▶ TASK GOAL
Which lines below contain "para"? Pull them out.

▶ Extracted page text data

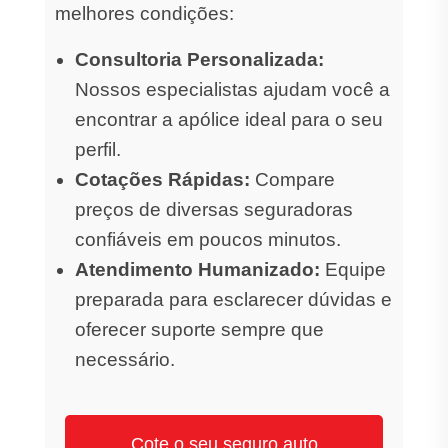
melhores condições:
Consultoria Personalizada:
Nossos especialistas ajudam você a
encontrar a apólice ideal para o seu
perfil.
Cotações Rápidas:
Compare
preços de diversas seguradoras
confiáveis em poucos minutos.
Atendimento Humanizado:
Equipe
preparada para esclarecer dúvidas e
oferecer suporte sempre que
necessário.
Cote o seu seguro auto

▶ SOLVED PROBLEM
encontrar a apólice ideal para o seu
preparada para esclarecer dúvidas e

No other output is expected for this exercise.